The Same Story for Reiter's Syndrome 
Another doctor, Julius Reiter, described a type of arthritis that is accompanied by burning on urination or pain in the eyes, and named it after himself, "Reiter's Syndrome."   However, he was not the first person to describe this syndrome; it had been reported by an English surgeon, Sir Benjamin Collins Brodie, 100 years earlier. French physicians Feissinger and Leroy also reported the syndrome in 1916.  Reiter offered no treatment and no cure, and incorrectly thought that the syndrome was caused by a spirochete similar to the one that causes syphilis, thus delaying a possible cure for those afflicted.  We now know that this syndrome is a type of reactive arthritis that may be caused by bacteria such as mycoplasma or chlamydia, and may be cured by taking doxycycline or other antibiotics.
 
Julius Reiter was a Nazi doctor who was convicted of war crimes for medical experiments that killed thousands of people at the Buchenwald concentration camp (Journal of Clinical Rheumatology, 2000;6(1):49-54). He gave the orders for and supervised many medical atrocities (Seminars in Arthritis and Rheumatology. Feb, 2003;32(4):231–236).  In one series of experiments, he injected typhus into more than 250 Jewish prisoners and then they were killed.  He also ordered sterilization of non-Aryans.  The Spondylitis Society, which represents patients who have arthritis, voted to reject the name Reiter’s Syndrome and instead to use the general term "reactive arthritis" to describe the condition (Arthritis Rheum, 2007;56 (2): 693-694).   Now the rest of the medical profession will call their cases of arthritis that are accompanied by burning on urination or pain in the eyes "reactive arthritis" and stop paying homage to Julius Reiter, who lied when he took the Hippocratic Oath.
 

Famous People with Traits of Asperger's Syndrome 
According to an article in the Journal of the Royal Society of Medicine (January 2003, 96(1): 36–39), many famous and productive people may have had the traits described as Asperger's syndrome, including:  Hans Christian Andersen (fairy tale author), Lewis Carroll (author of Alice in Wonderland), Henry Cavendish (scientist), Charles Darwin (naturalist), Emily Dickinson (poet), Albert Einstein (Nobel prize-winning mathematician), Bobby Fischer (world chess champion), Alfred Kinsey (biologist), Michelangelo (sculptor, painter, architect), Wolfgang Amadeus Mozart (composer), Sir Isaac Newton (mathematician, astronomer), Nikola Tesla (inventor), Irène Joliot-Curie (1935 Nobel Prize winner and daughter of Marie Curie)  
 
Should the Name "Asperger's Syndrome" be Changed?

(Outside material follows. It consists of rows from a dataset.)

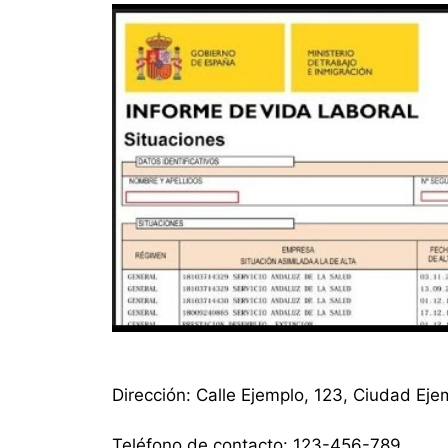
Dirección: Calle Ejemplo, 123, Ciudad Eje
Teléfono de contacto: 123-456-789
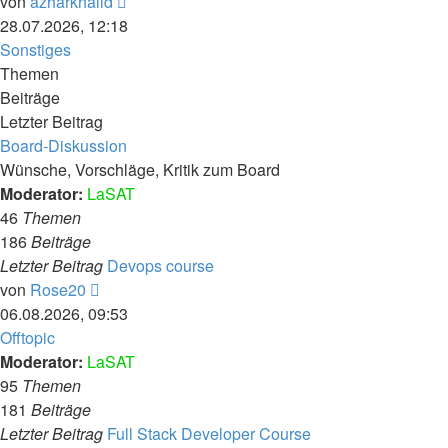
Neuester
von
azharkhalid
Beitrag
28.07.2026, 12:18
Sonstiges
Themen
Beiträge
Letzter Beitrag
Board-Diskussion
Wünsche, Vorschläge, Kritik zum Board
Moderator:
LaSAT
46
Themen
186
Beiträge
Letzter Beitrag
Devops course
Neuester
von
Rose20
Beitrag
06.08.2026, 09:53
Offtopic
Moderator:
LaSAT
95
Themen
181
Beiträge
Letzter Beitrag
Full Stack Developer Course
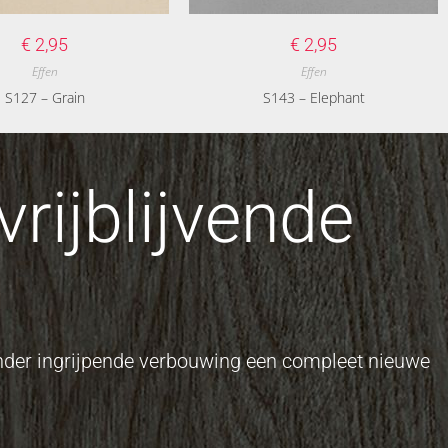
€
2,95
€
2,95
Effen
Effen
S127 – Grain
S143 – Elephant
rijblijvende
onder ingrijpende verbouwing een compleet nieuwe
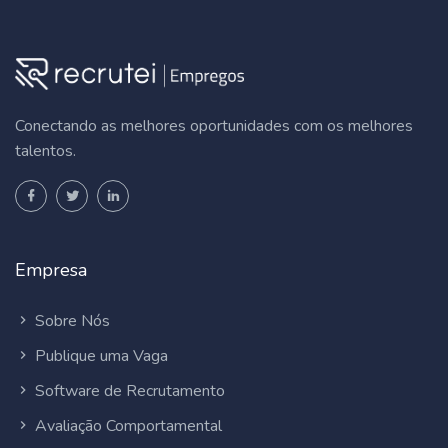
Conectando as melhores oportunidades com os melhores
talentos.
Empresa
Sobre Nós
Publique uma Vaga
Software de Recrutamento
Avaliação Comportamental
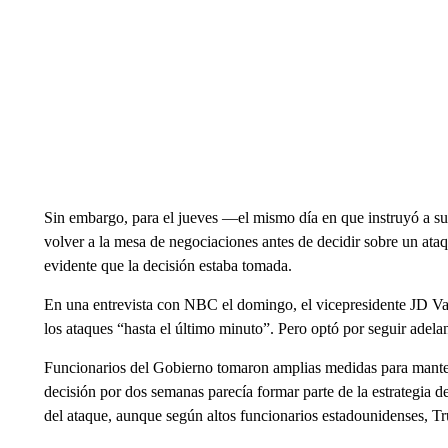
Sin embargo, para el jueves —el mismo día en que instruyó a su
volver a la mesa de negociaciones antes de decidir sobre un at
evidente que la decisión estaba tomada.
En una entrevista con NBC el domingo, el vicepresidente JD Va
los ataques “hasta el último minuto”. Pero optó por seguir adelan
Funcionarios del Gobierno tomaron amplias medidas para mantene
decisión por dos semanas parecía formar parte de la estrategia de
del ataque, aunque según altos funcionarios estadounidenses, Tru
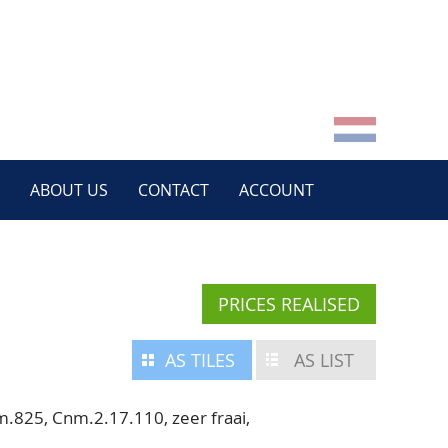
ABOUT US
CONTACT
ACCOUNT
PRICES REALISED
AS TILES
AS LIST
.825, Cnm.2.17.110, zeer fraai,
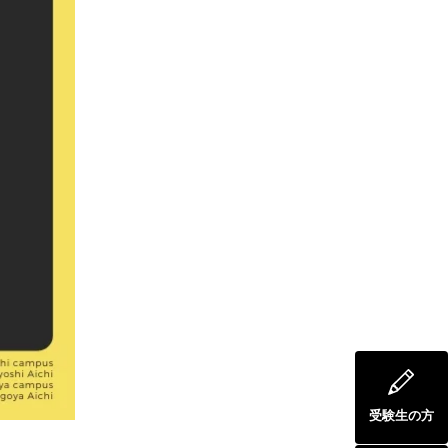
受験生の方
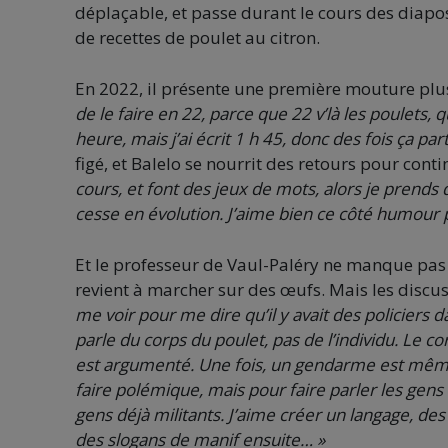
déplaçable, et passe durant le cours des diapo
de recettes de poulet au citron.
En 2022, il présente une première mouture plu
de le faire en 22, parce que 22 v’là les poulets, qu
heure, mais j’ai écrit 1 h 45, donc des fois ça pa
figé, et Balelo se nourrit des retours pour contin
cours, et font des jeux de mots, alors je prends 
cesse en évolution. J’aime bien ce côté humour p
Et le professeur de Vaul-Paléry ne manque pas 
revient à marcher sur des œufs. Mais les discus
me voir pour me dire qu’il y avait des policiers d
parle du corps du poulet, pas de l’individu. Le 
est argumenté. Une fois, un gendarme est même t
faire polémique, mais pour faire parler les gens
gens déjà militants. J’aime créer un langage, des
des slogans de manif ensuite… »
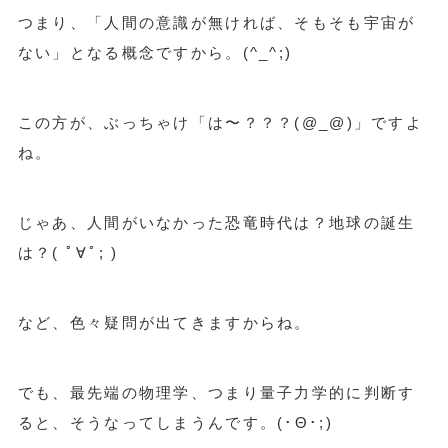
つまり、「人間の意識が無ければ、そもそも宇宙が
ない」となる概念ですから。(^_^;)
この方が、ぶっちゃけ「は〜？？？(@_@)」ですよ
ね。
じゃあ、人間がいなかった恐竜時代は？地球の誕生
は？( ﾟ∀ﾟ; )
など、色々疑問が出てきますからね。
でも、最先端の物理学、つまり量子力学的に判断す
ると、そうなってしまうんです。(･Θ･;)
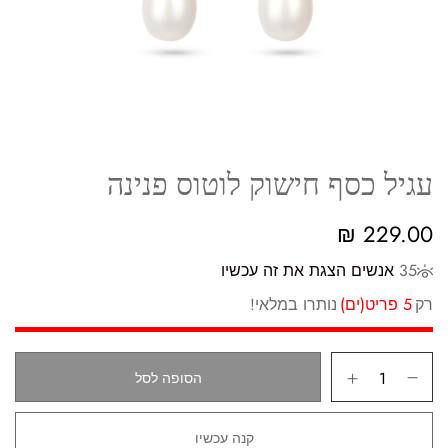
עגיל כסף חישוק לוטוס פנינה
₪
229.00
35
אנשים הצגת את זה עכשיו
רק
5 פריט(ים)
נותרו במלאי!
הסופה לסל
קנה עכשיו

We don't know whether Hans Asperger was a fervent Nazi or whether he just went along with the principles of the Nazi regime to further his medical career.  Unlike Julius Reiter, he was never put on trial for war crimes.  Some historians feel he was a victim, but the recent and extensively referenced article in a prestigious medical journal presents strong evidence that he supported the Nazi program of euthanasia for sick or mentally deficient children.  If that is so, he should not be honored with the name "Asperger's syndrome" being given to patients with high-functioning autism.